Perhaps a deeper critique can be made of Santos’s idea about the plurinational state being ‘radically’ different from the European model of the nation-state. Indeed, what we see emerging in Ecuador, and perhaps more clearly in Bolivia, is what he calls an ‘experimental state,’ in which old European traditions of governance and ways of seeing the world coexist with reinvigorated traditions and worldviews from Latin America. Some may agree with Santos and argue that the states laid out in the constitutions of these countries represent radical breaks from the European idea, but others can argue that these states are just augmented versions of the same centralizing and coercive model. A state that ‘grants’ rights to Pachamama, for example, might seem a liberating institution for some, but for others it might seem as an all-encompassing machine in which every single aspect of life is regulated by a gigantic apparatus. This is already evident in a conversation with Bolivia’s former vice minister of strategic planning, who Santos quotes, in which the former official explains that in order to organize all the different economies recognized by the state they are going to need a ‘superministry of economy’ (p. 96). This is less evident in overarching institutions that are intrinsically heterogeneous in terms of representatives and the ways in which they are elected, such as the Plurinational Constitutional Tribunal in Bolivia that Santos analyzes. This is also less evident in Santos’s suggestion of institutionalizing the ‘civilizing debate’ through the public education system, so that new generations that embrace the multiplicity of worldviews and uncertainty that the plurinational state represents can emerge. The risk lies in the institutions narrowing the dynamic range of possibilities that these heterogeneous states offer. The challenge is to find a way to avoid this.
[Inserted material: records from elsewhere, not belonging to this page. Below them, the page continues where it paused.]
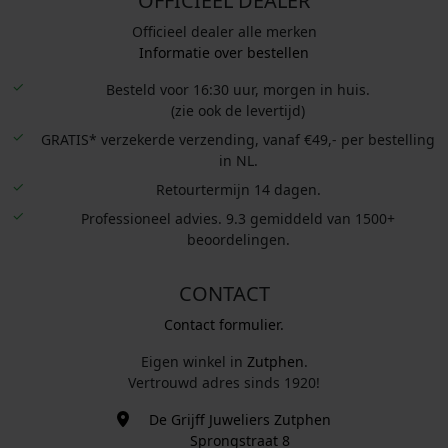
OFFICIEEL DEALER
Officieel dealer alle merken
Informatie over bestellen
Besteld voor 16:30 uur, morgen in huis.
(zie ook de levertijd)
GRATIS* verzekerde verzending, vanaf €49,- per bestelling
in NL.
Retourtermijn 14 dagen.
Professioneel advies. 9.3 gemiddeld van 1500+
beoordelingen.
CONTACT
Contact formulier.
Eigen winkel in
Zutphen
.
Vertrouwd adres sinds 1920!
De Grijff Juweliers Zutphen
Sprongstraat 8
Perhaps a truly radical break from the European idea would have been a move towards a form of political organization different from the state, and not just a move away from a specific model. This could have opened up the political horizon not only to the possibility of a postcolonial and anticapitalist future, but also to the possibility of a future beyond the state, which would have certainly brought the ‘experimental’ aspect that Santos notes to a different level.